Jean shivered and sank deeper into her audience chair at the back. The rest of the hopefuls, most of whom seemed to know each other from previous productions, twittered nervously in the seats ahead. Jean recognized a few of them. That woman had played Lady Bracknell in last season’s The Importance of Being Earnest. That pretty girl had been Gwendolen.... Probably had the part of Laura the minute the show was announced. Why had Jean even bothered to audition?

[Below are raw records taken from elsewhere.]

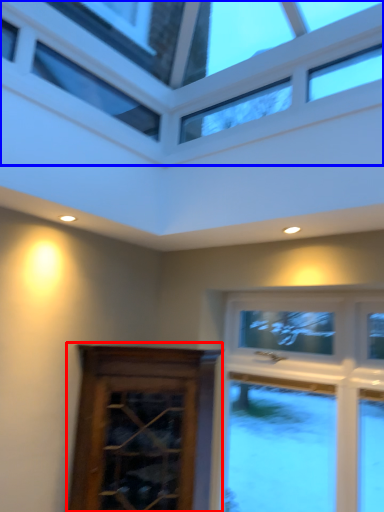 Question: Among these objects, which one is farthest to the camera, screen door (highlighted by a red box) or window (highlighted by a blue box)?

Choices:
 (A) screen door
 (B) window

Answer: (A) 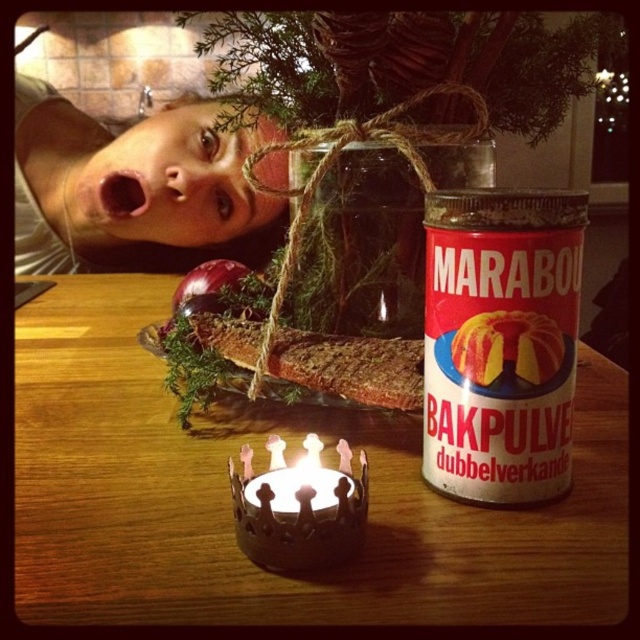 Question: Which of the following is the farthest from the observer?

Choices:
 (A) (273, 561)
 (B) (620, 420)
 (C) (330, 502)

Answer: (B)

Question: Which object appears closest to the camera in this image?

Choices:
 (A) metallic crown-shaped candle at lower center
 (B) matte white face at upper left
 (C) red matte tin can at right
 (D) wooden table at center

Answer: (D)

Question: Which of these objects is positioned closest to the metallic crown-shaped candle at lower center?

Choices:
 (A) red matte tin can at right
 (B) metallic crown-shaped candle at center
 (C) matte white face at upper left
 (D) wooden table at center

Answer: (B)

Question: Is wooden table at center bigger than matte white face at upper left?

Choices:
 (A) no
 (B) yes

Answer: (A)

Question: Can you confirm if red matte tin can at right is wider than metallic crown-shaped candle at center?

Choices:
 (A) yes
 (B) no

Answer: (A)

Question: Does wooden table at center appear over metallic crown-shaped candle at lower center?

Choices:
 (A) yes
 (B) no

Answer: (A) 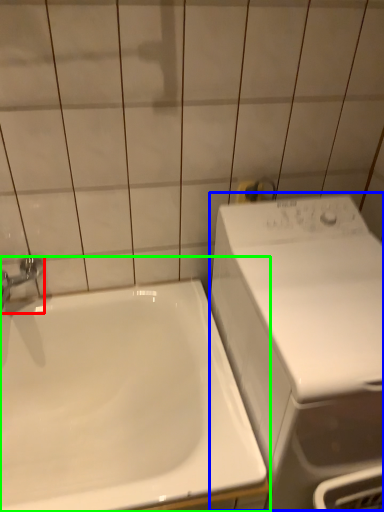 Question: Which is nearer to the tap (highlighted by a red box)? washing machine (highlighted by a blue box) or sink (highlighted by a green box).

Choices:
 (A) washing machine
 (B) sink

Answer: (B)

Claire, of course. “You acted in high school, Jeanie,” she’d said. “Why don’t you go out for this community theater thing? You act or you work backstage. Automatic social group. And you know who’s in every production?”
“Bill Sutherland.”
“Exactly. Still gorgeous. Still single.”
And still, Jean thought now, oblivious to her. He hadn’t even nodded when she’d met his eyes and smiled coming in tonight. He’d floated past like a god and taken a seat down front, utterly confident. Jean sank lower.
A whisper to her left: “This is the fun part, don’t you think?”
She turned as the man who’d been the receptionist at the auditions -- Kealan, wasn’t it? -- thumped into the seat beside her. She gulped but was relieved it was him, not someone else. Kealan wasn’t like the others. He had a mess of red curls tumbling back from a receding hairline, laughing eyes, no pretensions. And when Jean had almost walked out before auditioning last week, it was Kealan who’d grabbed her and sent her to the back hallway to scream her nerves away.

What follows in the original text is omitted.